Six Pix presents a sextet of movie posters representing a particular actor/director/genre. You pick the one you feel is visually the most artistic or best sums up the film.

Classic monster posters from Universal are featured in this edition of Six Pix.

Universal Monsters Movie Posters

Included are: The Phantom of the Opera (1925); Dracula (1931); Frankenstein (1931); The Mummy (1932); The Wolf Man (1941); and Creature from the Black Lagoon (1954).

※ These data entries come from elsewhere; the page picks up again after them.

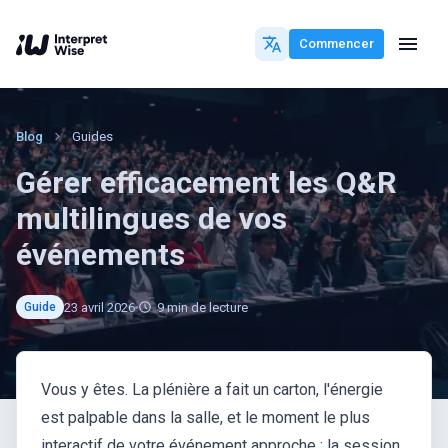
Commencer
Blog
Guides
Gérer efficacement les Q&R
multilingues de vos
événements
23 avril 2026
9
min de lecture
Guide
Vous y êtes. La plénière a fait un carton, l'énergie
est palpable dans la salle, et le moment le plus
interactif de votre événement approche : la session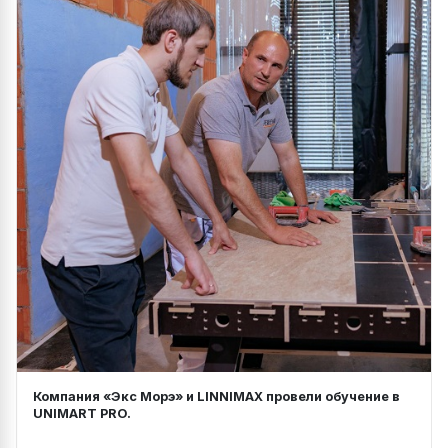
Компания «Экс Морэ» и LINNIMAX провели обучение в
UNIMART PRO.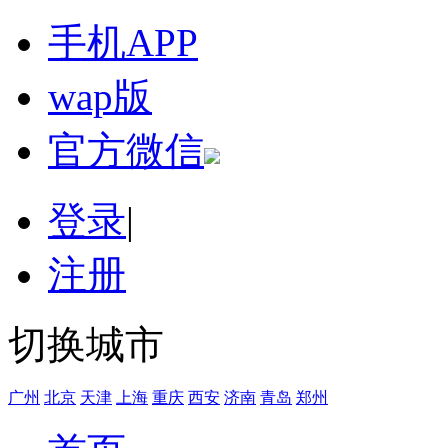
手机APP
wap版
官方微信
登录
|
注册
切换城市
广州
北京
天津
上海
重庆
西安
济南
青岛
郑州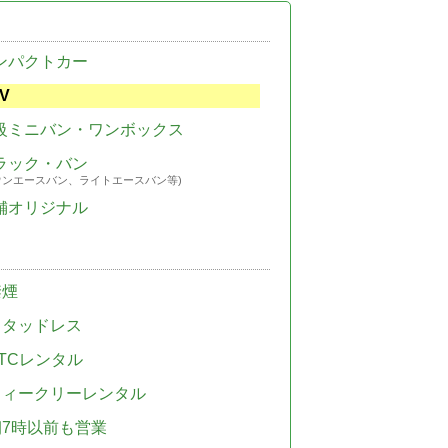
ンパクトカー
V
級ミニバン・ワンボックス
ラック・バン
ウンエースバン、ライトエースバン等)
舗オリジナル
禁煙
スタッドレス
TCレンタル
ウィークリーレンタル
朝7時以前も営業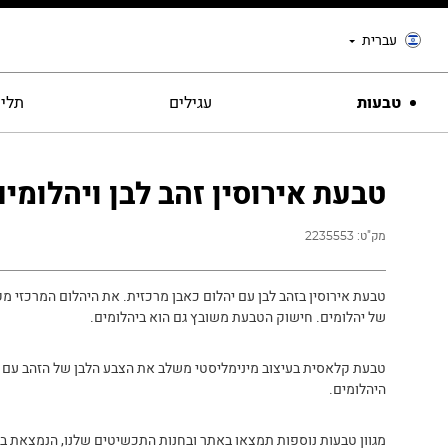
עברית
טבעות
עגילים
תליו
טבעת אירוסין זהב לבן ויהלומים 
מק"ט:
2235553
טבעת אירוסין בזהב לבן עם יהלום כאבן מרכזית. את היהלום המרכזי מ
של יהלומים. חישוק הטבעת משובץ גם הוא ביהלומים.
טבעת קלאסית בעיצוב מינימליסטי משלב את הצבע הלבן של הזהב עם 
היהלומים.
מגוון טבעות נוספות תמצאו באתר ובחנות התכשיטים שלנו, הנמצאת 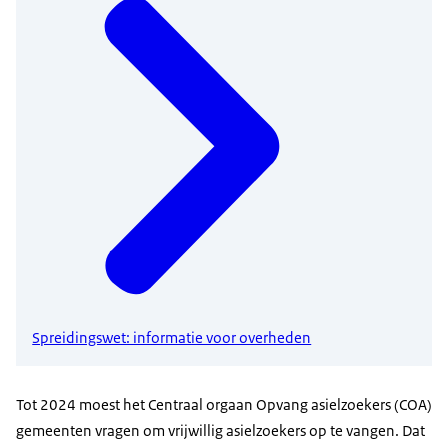
Spreidingswet: informatie voor overheden
Tot 2024 moest het Centraal orgaan Opvang asielzoekers (COA)
gemeenten vragen om vrijwillig asielzoekers op te vangen. Dat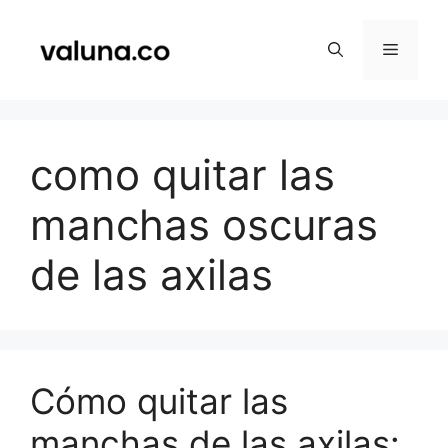
Saltar
al
Menú
contenido
como quitar las
manchas oscuras
de las axilas
Cómo quitar las
manchas de las axilas: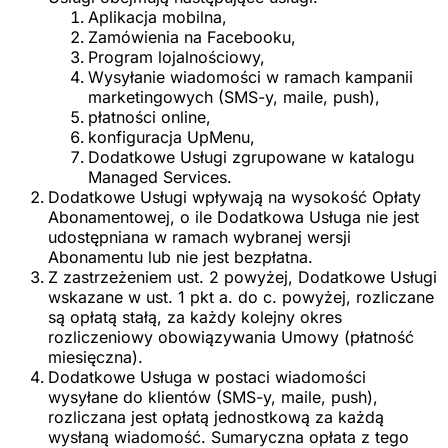
Aplikacja mobilna,
Zamówienia na Facebooku,
Program lojalnościowy,
Wysyłanie wiadomości w ramach kampanii
marketingowych (SMS-y, maile, push),
płatności online,
konfiguracja UpMenu,
Dodatkowe Usługi zgrupowane w katalogu
Managed Services.
Dodatkowe Usługi wpływają na wysokość Opłaty
Abonamentowej, o ile Dodatkowa Usługa nie jest
udostępniana w ramach wybranej wersji
Abonamentu lub nie jest bezpłatna.
Z zastrzeżeniem ust. 2 powyżej, Dodatkowe Usługi
wskazane w ust. 1 pkt a. do c. powyżej, rozliczane
są opłatą stałą, za każdy kolejny okres
rozliczeniowy obowiązywania Umowy (płatność
miesięczna).
Dodatkowe Usługa w postaci wiadomości
wysyłane do klientów (SMS-y, maile, push),
rozliczana jest opłatą jednostkową za każdą
wysłaną wiadomość. Sumaryczna opłata z tego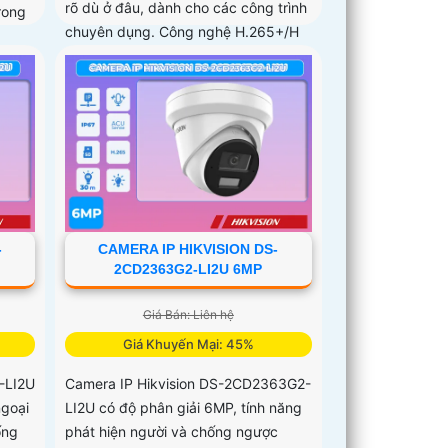
rõ dù ở đâu, dành cho các công trình
rong
chuyên dụng. Công nghệ H.265+/H
-
CAMERA IP HIKVISION DS-
2CD2363G2-LI2U 6MP
Giá Bán: Liên hệ
Giá Khuyến Mại: 45%
-LI2U
Camera IP Hikvision DS-2CD2363G2-
ngoại
LI2U có độ phân giải 6MP, tính năng
ống
phát hiện người và chống ngược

All killer, no filler when it comes to these provocative one-sheets. Frankenstein and The Wolf Man are just a notch below the rest of the stellar images. Almost impossible to pick a winner from the remaining four but there’s something that appeals to me about the watery depths depicted in the Creature from the Black Lagoon.

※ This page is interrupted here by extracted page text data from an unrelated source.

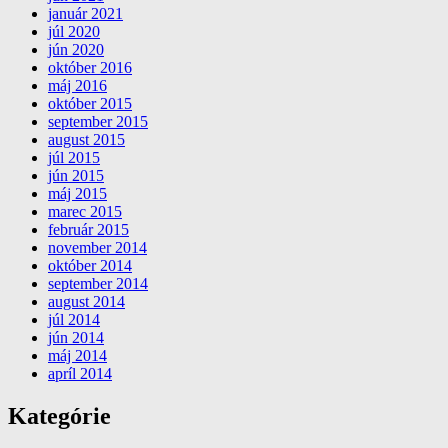
január 2021
júl 2020
jún 2020
október 2016
máj 2016
október 2015
september 2015
august 2015
júl 2015
jún 2015
máj 2015
marec 2015
február 2015
november 2014
október 2014
september 2014
august 2014
júl 2014
jún 2014
máj 2014
apríl 2014
Kategórie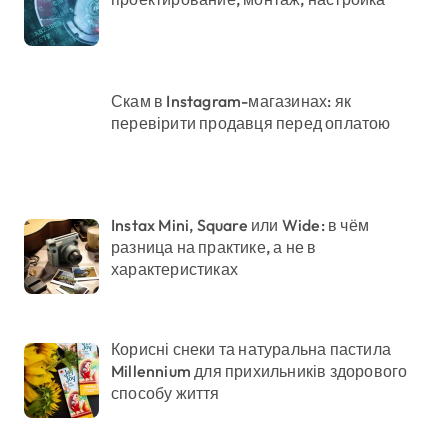
Скам в Instagram-магазинах: як
перевірити продавця перед оплатою
Instax Mini, Square или Wide: в чём
разница на практике, а не в
характеристиках
Корисні снеки та натуральна пастила
Millennium для прихильників здорового
способу життя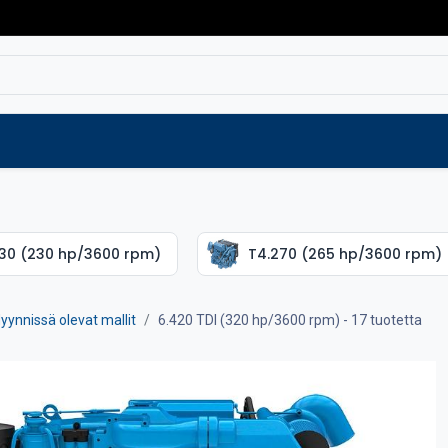
Varaosat
Vaihtokoneet
Verkkokaup
30 (230 hp/3600 rpm)
T4.270 (265 hp/3600 rpm)
yynnissä olevat mallit
6.420 TDI (320 hp/3600 rpm)
- 17 tuotetta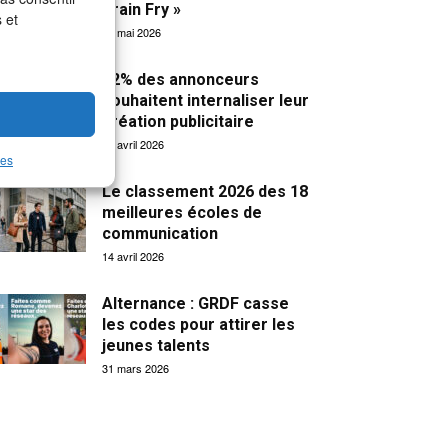
Brain Fry »
 et
19 mai 2026
32% des annonceurs
souhaitent internaliser leur
création publicitaire
15 avril 2026
les
Le classement 2026 des 18
meilleures écoles de
communication
14 avril 2026
Alternance : GRDF casse
les codes pour attirer les
jeunes talents
31 mars 2026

Which one do you think is the winner? Should I have included something else? Tell me about it below! (And please feel free to suggest future topics.)

  • Stacy B.

    I actually don’t like any of them-I feel they are more cartoon than anything and don’t really inspire any fear of the creatures in me. For me, they are Harelquin romance novel covers for horror movies.

  • http://www.facebook.com/profile.php?id=713983697 Gordon S. Jackson

    All of these posters are very ‘cartoonish’, but that’s okay. With the exception of BLACK LAGOON they were all pre-television when so-called ‘realism’ and ‘sophistication’ had not yet taken hold. High art? Hardly! But entertaining fun? You bet!

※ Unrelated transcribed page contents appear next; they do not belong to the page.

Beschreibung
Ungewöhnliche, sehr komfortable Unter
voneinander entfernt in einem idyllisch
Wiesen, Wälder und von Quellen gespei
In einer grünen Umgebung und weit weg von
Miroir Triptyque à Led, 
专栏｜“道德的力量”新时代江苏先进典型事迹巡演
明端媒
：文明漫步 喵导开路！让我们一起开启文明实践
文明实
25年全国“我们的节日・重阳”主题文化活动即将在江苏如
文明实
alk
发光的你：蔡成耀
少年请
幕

    My personal choice? BLACK LAGOON, with very honourable mention to THE WOLFMAN with its hirsuit face and gnarled trees.

  • Blair Kramer

    My comment has nothing to do with the posters. They’re all beautifully done. I simply wish to address something that has long bothered me. Firstly, I would like to say that, even though it is very dated, I think “The Mummy” is one of the best early Universal horror films. Boris Kaloff was absolutely brilliant. However, for me, the scene in the museum near the end of the film completely ruined the entire fantasy. When karloff “breaks” the glass of the mummy case with his hand, and there clearly was no glass actually covering the case at all, well… It’s just silly!

    • Wayne P.

      Yep, but the finale of the bronzed statutory egyptian goddess turning him to ashes ever so slowly with that beam of hers…that was a great special effect for its day and the sultry anksuhnamon role against Karloffs imhotep, played by the basically one and done actress Zita Johann, aint half bad either! The Mummy, Wolf-Man, Dracula and Frankenstein, along with original Invisible Man (Claude Rains) unwrapping his missing face in the mirror, all have great scene stealing FX’s for the ages, to my mind, which more than save any minor faults ;).

  • bonaparte3

    Karloff ‘the uncanny’ in THE MUMMY. Imhotep lives!